A sight ubiquitous with West End shopping could be scrubbed forever from the streets, if Westminster Council get their way: they are planning on banishing "sandwich boards".
Such walking advertisements have been scattered across London since time immemorial, and for much of their existence performed a valuable service, offering, in the pre-horoscope days, vital globs of millenarian musing: "The end is nigh" and "Repent! Repent! Repent!" being two popular missives.
With rumours of the world's demise greatly exaggerated, the boards became ads for all manner of goods and services, whether it be "Golf Sale", blurbs for closing-down sales at nearby warehouse outlets, or professionally produced, all-weather signs calling attention to fast food outlets. While holding up one of these signs is surely one of the less palatable jobs in London - we can picture a Tony Robinson centuries from now describing with vim and vigour the patently ridiculous task of propping up a wooden pole for hours on end - they have provided countless new arrivals to these shores with a source of income.
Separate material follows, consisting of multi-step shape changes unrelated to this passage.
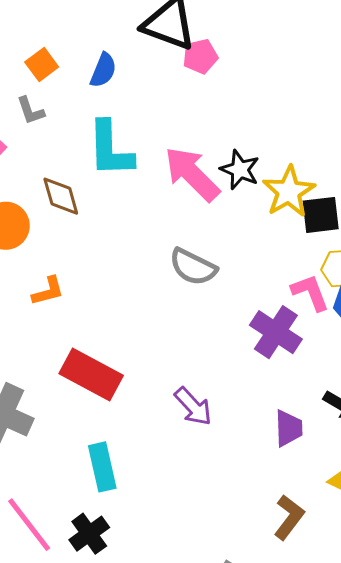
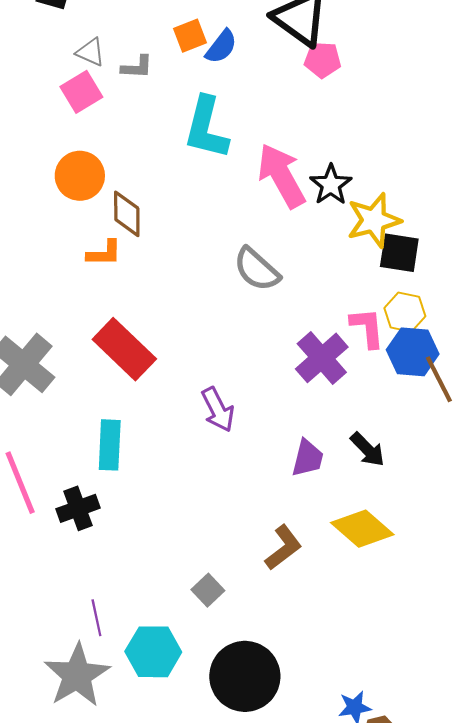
orange square: (42, 64) -> (190, 36), moved
gray L-shape: (31, 111) -> (137, 67), turned -84
brown diamond: (61, 196) -> (127, 214), moved

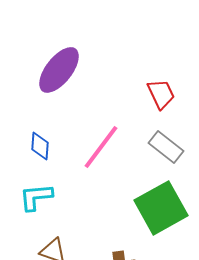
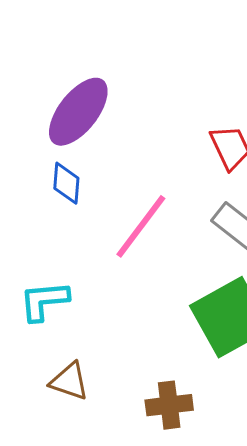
blue diamond: (40, 146) -> (66, 183), moved

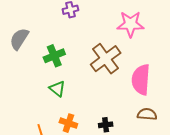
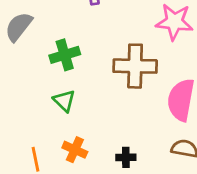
brown cross: (106, 59) -> (135, 66), turned 32

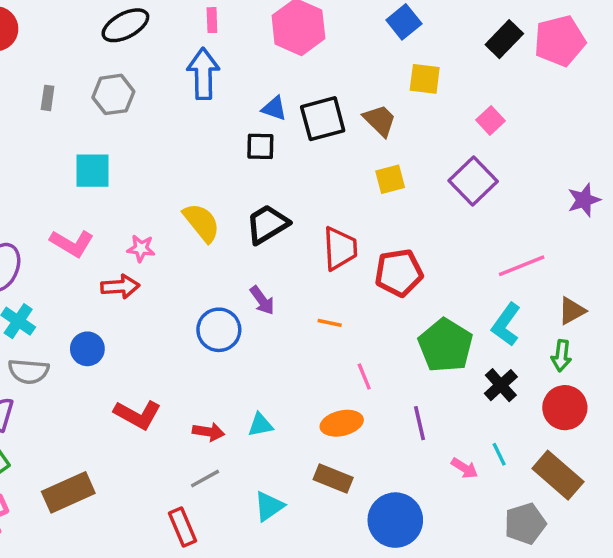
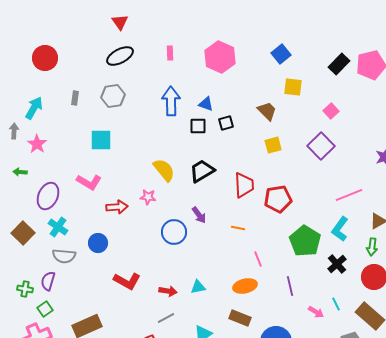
blue arrow: (203, 74) -> (171, 101), moved
black square: (323, 119) -> (226, 123), moved, size x0.6
pink star: (141, 248) -> (148, 197), moved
Yet according to Westminster Council, they are mere "clutter", and under new legislation the board-men and the company they advertise could face a stiff £2,500 fine for failure to comply. But in our digital age, where advertising is all about how many clicks you get and subliminal suggestions are (probably) being smuggled into our synapses while we sleep, isn't their something harmlessly quaint about the humble sandwich board?
Or are they indeed the bane of modern shopping? Window-browsers, have your say.